At the same time, the good efficacy of rivaroxaban is mainly because rivaroxaban is a highly selective oral drug that directly inhibits factor Xa. By inhibiting factor Rivaroxaban does not inhibit thrombin (activated factor II) and has no proven effect on platelets. A dose-dependent inhibition of factor Xa activity by rivaroxaban has been observed in humans. Clinical studies have shown that rivaroxaban can effectively prevent deep vein thrombosis after peri-hip fracture surgery. It has good safety and is worthy of clinical promotion.

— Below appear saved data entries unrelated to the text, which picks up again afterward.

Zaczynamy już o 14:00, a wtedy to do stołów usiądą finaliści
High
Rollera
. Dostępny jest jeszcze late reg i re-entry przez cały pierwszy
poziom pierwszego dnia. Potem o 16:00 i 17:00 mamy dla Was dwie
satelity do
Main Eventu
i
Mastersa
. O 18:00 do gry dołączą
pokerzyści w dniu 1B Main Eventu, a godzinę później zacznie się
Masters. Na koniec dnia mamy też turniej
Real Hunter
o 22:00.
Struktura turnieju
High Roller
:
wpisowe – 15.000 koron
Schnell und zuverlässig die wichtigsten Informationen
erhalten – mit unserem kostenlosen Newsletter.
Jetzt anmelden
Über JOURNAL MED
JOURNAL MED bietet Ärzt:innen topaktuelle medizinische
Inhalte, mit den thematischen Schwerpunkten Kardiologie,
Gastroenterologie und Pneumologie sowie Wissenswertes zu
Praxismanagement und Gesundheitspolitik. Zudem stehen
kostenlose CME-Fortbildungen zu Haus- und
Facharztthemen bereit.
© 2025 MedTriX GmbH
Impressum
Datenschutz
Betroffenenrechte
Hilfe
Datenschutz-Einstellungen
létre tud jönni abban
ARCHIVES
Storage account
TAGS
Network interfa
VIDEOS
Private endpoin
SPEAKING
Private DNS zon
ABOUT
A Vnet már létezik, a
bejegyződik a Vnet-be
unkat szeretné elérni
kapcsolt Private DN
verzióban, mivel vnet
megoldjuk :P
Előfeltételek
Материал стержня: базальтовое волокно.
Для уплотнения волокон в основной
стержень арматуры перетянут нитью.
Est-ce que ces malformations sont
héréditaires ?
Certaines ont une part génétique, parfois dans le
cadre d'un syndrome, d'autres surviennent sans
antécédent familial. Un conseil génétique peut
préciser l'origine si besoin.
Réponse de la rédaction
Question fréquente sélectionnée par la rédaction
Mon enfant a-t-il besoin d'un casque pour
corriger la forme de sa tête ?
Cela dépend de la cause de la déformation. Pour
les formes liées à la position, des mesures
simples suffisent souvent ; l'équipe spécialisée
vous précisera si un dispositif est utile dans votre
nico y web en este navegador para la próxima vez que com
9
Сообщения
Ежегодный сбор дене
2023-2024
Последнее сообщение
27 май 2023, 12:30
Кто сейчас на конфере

Recently, a study published in the Journal of Thrombosis showed that monotherapy with the new oral anticoagulant rivaroxaban can effectively treat deep vein thrombosis and pulmonary embolism and prevent their subsequent recurrence in Chinese patients. The study randomly assigned Chinese patients to two groups: oral rivaroxaban (15 mg twice daily for 3 weeks, followed by 20 mg once daily) or standard therapy (injectable enoxaparin bridged with a dose-adjusted vitamin K antagonist) for 3, 6, or 12 months.
The results showed that the two treatments were equally effective in treating acute symptomatic deep vein thrombosis and/or symptomatic pulmonary embolism, and the rivaroxaban group had a lower rate of major bleeding. In addition, the study found that rivaroxaban had similar efficacy in high-risk groups, such as elderly or frail patients, patients with kidney damage, cancer patients, and those with larger clots in the body. Furthermore, rivaroxaban was well tolerated by Chinese patients and did not require routine coagulation monitoring, dose adjustments, or dietary restrictions.
The above is the treatment effect issue, I hope it can help everyone.